Cassandra Database Summit 2013 San Francisco

Cassandra Database Summit 2013 was another great conference by DataStax, held at historic Fort Mason in San Francisco. The fort’s various barracks were used as meeting rooms.

It made for a long trip from San Jose, but it was interesting to watch the America’s Cup yachts sailing near Alcatraz on Tuesday.

Executive Summary

  1. Cassandra database powers some of the largest Internet sites, including Netflix and growing parts of eBay and Barracuda Networks. Each of those sites is handling billions of requests per day with Cassandra.
  2. The support software ecosystem has continued to grow, with about a dozen exhibitor booths at the conference. Quest TOAD supports Cassandra via ODBC, and you can do “netflow”-type monitoring with Boundary
  3. Netflix Cloud Persistence Group recommends CL=1, RF=3 for most applications.
  4. Monitoring is extremely important in Cassandra operations. Since server time (and timezone) setting is so critical, ensure that it is specifically monitored on each node.
  5. Barracuda Networks: “To manage Cassandra operations, you need to be a Java programmer.”

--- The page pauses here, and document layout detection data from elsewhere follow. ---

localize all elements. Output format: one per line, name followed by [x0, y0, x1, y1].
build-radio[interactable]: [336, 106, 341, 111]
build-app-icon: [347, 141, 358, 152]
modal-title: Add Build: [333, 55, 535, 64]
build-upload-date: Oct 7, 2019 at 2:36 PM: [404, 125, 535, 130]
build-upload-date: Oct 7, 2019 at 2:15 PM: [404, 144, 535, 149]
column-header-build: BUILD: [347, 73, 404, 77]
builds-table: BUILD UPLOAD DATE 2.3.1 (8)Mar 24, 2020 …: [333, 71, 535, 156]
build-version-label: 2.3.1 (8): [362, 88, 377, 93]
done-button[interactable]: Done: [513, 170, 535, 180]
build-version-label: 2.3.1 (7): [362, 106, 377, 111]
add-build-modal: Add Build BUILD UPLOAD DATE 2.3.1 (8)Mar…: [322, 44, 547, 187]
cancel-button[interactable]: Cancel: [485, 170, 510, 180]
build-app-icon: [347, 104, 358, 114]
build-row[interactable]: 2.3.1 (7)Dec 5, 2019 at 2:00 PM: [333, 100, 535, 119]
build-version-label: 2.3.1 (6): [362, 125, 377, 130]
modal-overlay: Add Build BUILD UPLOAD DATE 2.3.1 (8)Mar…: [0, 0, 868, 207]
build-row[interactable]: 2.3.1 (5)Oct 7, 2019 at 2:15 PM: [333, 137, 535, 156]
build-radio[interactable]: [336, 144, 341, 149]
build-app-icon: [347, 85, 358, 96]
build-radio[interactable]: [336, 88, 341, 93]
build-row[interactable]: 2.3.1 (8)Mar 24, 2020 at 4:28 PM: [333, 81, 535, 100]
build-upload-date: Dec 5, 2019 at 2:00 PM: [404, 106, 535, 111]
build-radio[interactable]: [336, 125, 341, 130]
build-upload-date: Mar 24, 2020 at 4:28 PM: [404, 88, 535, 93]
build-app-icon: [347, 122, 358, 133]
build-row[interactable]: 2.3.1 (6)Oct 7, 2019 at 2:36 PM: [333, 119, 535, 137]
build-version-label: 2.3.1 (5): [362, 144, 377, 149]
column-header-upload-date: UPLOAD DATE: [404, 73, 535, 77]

The slides and videos will be available online starting around June 26, 2013.

Tuesday Keynotes

Billy Bosworth, CEO, DataStax
Jonathon Ellis, CTO, DataStax/Apache Cassandra Chair

slideshare: Cassandra Summit 2013 Keynote

Tuesday Talks

Getting to the Right Overall Data Architecture
Vincent Dell’Anno and Thomas J. Glazier, Accenture

– gambling psychology (risk/reward analysis) applied to executive mgmt. decisions
– don’t think incremental change, think disruptive to tip risk vs. reward calculation
– “virtualization, SANs and WANs are bad news”
– Enterprise IT departments are actually more risk averse than CxOs
– Enterprise retort to new tools: “we’re not Netflix and we don’t have Google’s budget”
– can’t rip and replace, can intro new systems to provide a new set of capabilities
– all accomplishments are by the greater fool

Netflix Open Source Tools and Benchmarks for Cassandra
Adrian Cockcroft, Netflix

– another conference, another mind-blowing talk from Adrian – his slides are like seeing a crystal ball of the future
– this year, instead of building a massive cluster in 10 minutes, he reviewed the Netflix multi-region Cassandra CL=1 test
– test was 9 Gbps, hoping for 480 Gbps “to break (partition) the entire Internet between USA west coast and east coast”, but replication is single-threaded. Used Boundary during test to graph packet flow.
– “SSD makes compaction problems go away.”
denominator is a new project for portable control of DNS clouds for HA DNS
– one of the benefits of storing your data in S3 is that you can also do your data warehouse and BI analysis in AWS with no data migration! And you can use reserved instances for your DW cluster by doing the peak load processing, then reusing the same nodes off-peak for other analysis clusters. Incredible flexibility and velocity with massive cost savings!!

Tuesday Lunch

– Jason Brown is Netflix’ Cassandra committer now
– choice of 6 food trucks for lunch. I had the chicken curry with a somasa while watching the Oracle boat practising near Alcatraz Island
– attendee: “I live in SF, but even I had to take a taxi here.”


t_c2013_foodtruck1.jpg
t_c2013_foodtruck2.jpg

Librato comments
– time-series aggregation and reporting
– set compaction level to 2
– vnodes are important to save money by incrementally instead of doubling ring size
– no Cassandra source code changes required yet.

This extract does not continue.